The newlines that you mention are in $a. The difference you observe is a result of quoting or not quoting echo's argument. The newlines are consumed by field splitting when the shell parses echo $a . The difference between the two echo commands is that in the quoted version, the shell is invoking echo with one argument, which contains three lines of names. In the unquoted version, the shell itself looks at the contents of $a, splits it on whitespace, consuming the newlines and (this is important) the spaces as well. echo is then invoked with 6 arguments, one for each word of the names. It is echo's job to then take its 6 arguments, join them with a single space between each, and print the result. In the quoted version, since echo is only passed a single argument, it does not add any space characters.

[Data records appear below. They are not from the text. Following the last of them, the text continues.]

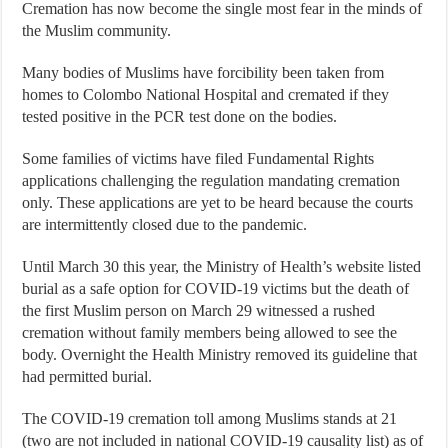
Cremation has now become the single most fear in the minds of
the Muslim community.
Many bodies of Muslims have forcibility been taken from
homes to Colombo National Hospital and cremated if they
tested positive in the PCR test done on the bodies.
Some families of victims have filed Fundamental Rights
applications challenging the regulation mandating cremation
only. These applications are yet to be heard because the courts
are intermittently closed due to the pandemic.
Until March 30 this year, the Ministry of Health’s website listed
burial as a safe option for COVID-19 victims but the death of
the first Muslim person on March 29 witnessed a rushed
cremation without family members being allowed to see the
body. Overnight the Health Ministry removed its guideline that
had permitted burial.
The COVID-19 cremation toll among Muslims stands at 21
(two are not included in national COVID-19 causality list) as of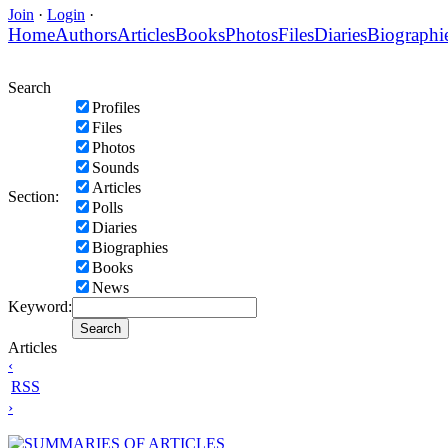
Join
·
Login
·
Home
Authors
Articles
Books
Photos
Files
Diaries
Biographi
Search
Profiles
Files
Photos
Sounds
Articles
Section:
Polls
Diaries
Biographies
Books
News
Keyword:
Articles
‹
RSS
›
SUMMARIES OF ARTICLES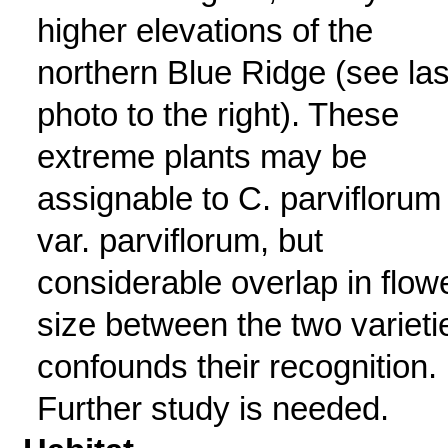
higher elevations of the
northern Blue Ridge (see las
photo to the right). These
extreme plants may be
assignable to C. parviflorum
var. parviflorum, but
considerable overlap in flow
size between the two varieti
confounds their recognition.
Further study is needed.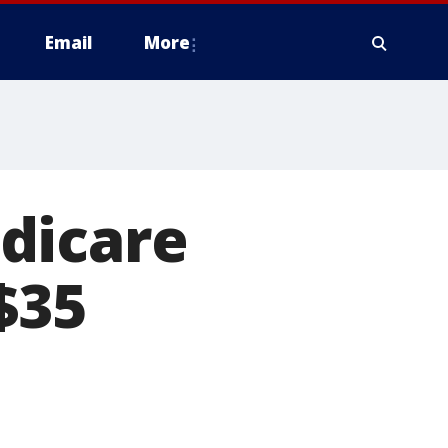
Email
More
dicare
$35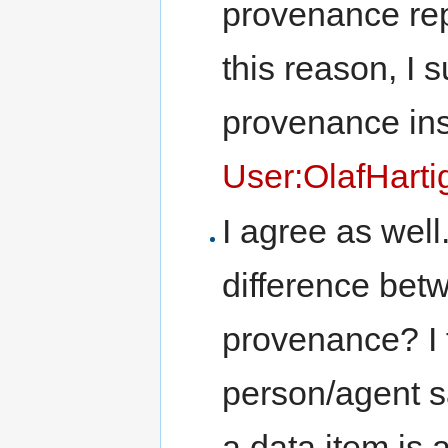
provenance repo
this reason, I 
provenance inst
User:OlafHarti
I agree as well
difference be
provenance? I t
person/agent s
a data item is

Note that command substitution always strips trailing newlines (not embedded). This has nothing to do with quoting, field splitting, IFS, nor variable assignment. It's how command substitution is designed. You may not have noticed that because echo, besides joining its arguments with a space character, appends a newline. If, however, your file has multiple newlines at the end, you will notice that when you echo the contents of a double-quoted $a, only a single newline is present (all trailing newlines were stripped by the command substitution but only one is added by echo).
Regards,
Alister
Interesting disctinction. I've also noticed that IFS applies here:
set -- `cat file`
But not here:
set -- $(cat file)
It makes sense when you consider the effect that field splitting or pathname expansion could have. a=$1 could yield a=word1 word2 which would then execute an unintended command, word2, with a modification to its environment.
This bypassing of actions which can increase the number of tokens also occurs in the case statement: In case word in ... , word is not subject to field splitting and pathname expansion.
I have not been able to reproduce such behavior nor have I been able to find any documentation implying that such behavior is intentional. Perhaps there's a bug in your shell? Can you specify the shell and demonstrate how you trigger such behavior?
I tried the following on bash 3.1.17 and did not observe any command substitution syntax-dependent difference in field splitting:
$ echo 1 2 3 > file
$ # With the default value of IFS, <space><tab><newline>
$ # Unquoted
$ set --; echo $#
0
$ set -- `cat file`; echo $#
3
$ set --; echo $#
0
$ set -- $(cat file); echo $#
3
$ # Quoted
$ set --; echo $#
0
$ set -- "`cat file`"; echo $#
1
$ set --; echo $#
0
$ set -- "$(cat file)"; echo $#
1
Regards,
Alister
Interesting. I have bash 4, and thought I could depend on $( ) not splitting. Apparently not so.